Political notebook: Rowan native, treasurer candidate announces local endorsements
By Liz Moomey
SALISBURY — After Salisbury native Matt Leatherman filed for state treasurer, he picked up several endorsement from Salisbury and Spencer leaders.
Leatherman, who is running as a Democrat, was endorsed by Salisbury Mayor Pro Tem Al Heggins and council members David Post and Tamara Sheffield. That’s in addition to Spencer Mayor Jonathan Williams and Mayor Pro Tem Sharon Hovis.
Leatherman said gaining support from local government officials has been his campaign’s priority.
“The treasurer’s office is and has to be a partner for our local governments,” Leatherman said. “The treasurer’s office is responsible for managing all of the bonds that local government, like Salisbury, Spencer, Rowan County, would issue.”
Leatherman was the policy director for former State Treasurer Janet Cowell, which sets him apart, Heggins said.
“Matt brings the experience necessary to oversee the treasurer’s office,” Heggins said. “I know Matt will get the work done because he already has, from investing in North Carolina to elevating the priority on our critical school construction needs. As a native of Rowan County, we can trust Matt to prioritize people beyond Raleigh.”
Sheffield said Leatherman has the experience and the passion to make North Carolina better.
Spencer needs a leader that understands the town’s challenges and has the willingness to work with them, she said.
“Our state’s problems can’t be solved unless we are honest about what they are and commit to bringing a broad coalition of shareholders together so that nobody is left behind,” Hovis said. “My community needs a treasurer that understands our challenges and has the impetus to work with us to solve them.”

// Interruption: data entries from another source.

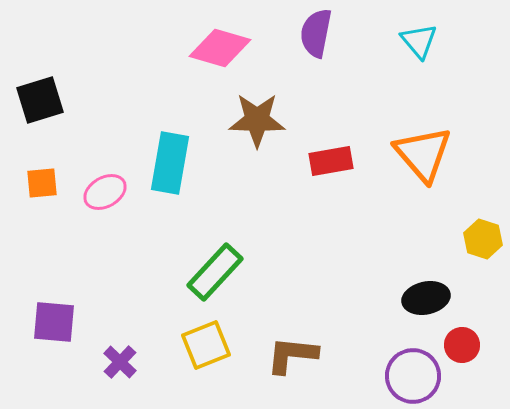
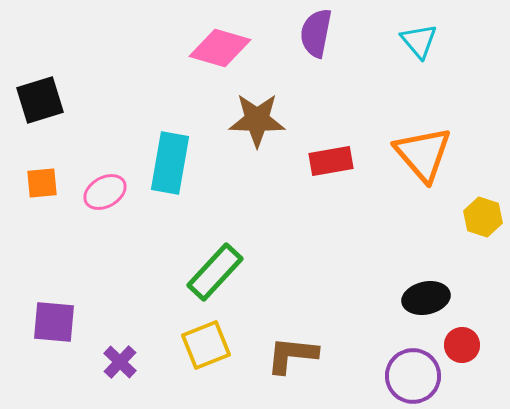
yellow hexagon: moved 22 px up
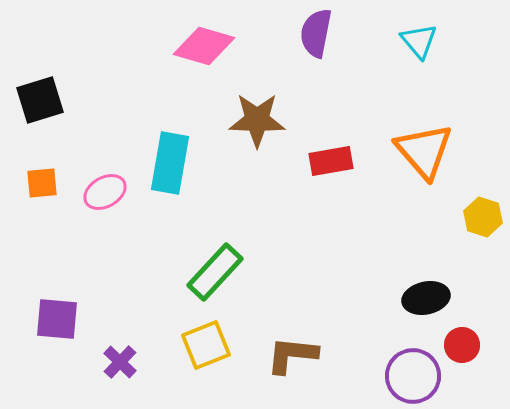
pink diamond: moved 16 px left, 2 px up
orange triangle: moved 1 px right, 3 px up
purple square: moved 3 px right, 3 px up
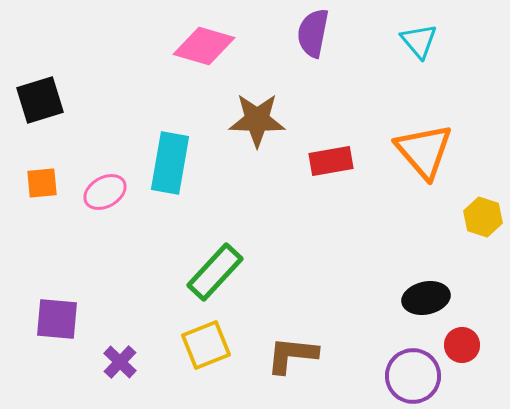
purple semicircle: moved 3 px left
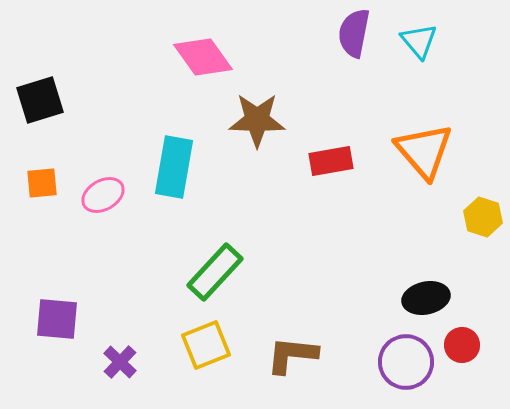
purple semicircle: moved 41 px right
pink diamond: moved 1 px left, 11 px down; rotated 38 degrees clockwise
cyan rectangle: moved 4 px right, 4 px down
pink ellipse: moved 2 px left, 3 px down
purple circle: moved 7 px left, 14 px up
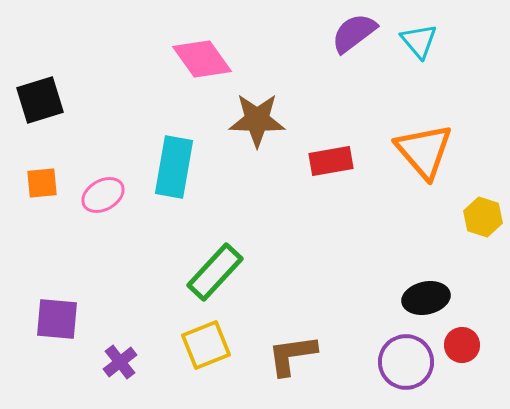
purple semicircle: rotated 42 degrees clockwise
pink diamond: moved 1 px left, 2 px down
brown L-shape: rotated 14 degrees counterclockwise
purple cross: rotated 8 degrees clockwise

Leatherman has two Democratic primary challengers, Rinnie Catterji and Dimple Ajmera. Current State Treasurer Dale Folwell, a Republican, is running for re-election.
Getting endorsements early in the campaign is meaningful to Leatherman.
“My campaign is gaining momentum, that we’re earning enthusiasm and energy behind it,” he said. “I am so proud and thankful to have that support at this particular stage of the campaign. It’s going to allow my campaign to really reach out to broader and broader people ahead of the primary, so that we can earn their support as voters as well.”
Leatherman said as treasurer, the department needs to parter with communities to ensure they are ready to work and ready for people to live in them, whether that involves improving schools, drinking water, roads or hospitals through bond money.
Leatherman has been listening and covering the state, traveling from Wilmington to Canton, which is west of Asheville. Leatherman says he is speaking to educators and state employees because they depend on the office for health and retirement benefits. He has been talking to local government officials because of their infrastructure needs. He is also learning about the communities of doctors and nurses.
Leatherman is open about his choice to run for office. His daughter, Josie, was born prematurely, weighing only 1.5 pounds. She stayed in neonatal intensive care for 142 days.
Because his wife, Keisha, is a teacher, his family falls under the State Health Plan, which Leatherman said Folwell is cutting back on. The Leathermans also rely on Medicaid for Josie’s medication.
His daughter’s story has a happy ending, but Leatherman knows some have ended in tragedy.
“The biggest contributions I have gotten to my campaign are not financial. They are families lending me those stories to uplift and find purpose,” he said. “I treat that very solemnly.”
The issue transcends partisanship, he says.
Because his family is a Medicaid family, Leatherman said, he will “step forward as the foremost champion of Medicaid expansion as a statewide-elected official.”
Leatherman will be slowing down his campaigning during the holidays to spend some time with his family, including his father, John Leatherman, the former chairman of the Rowan County Republican Party.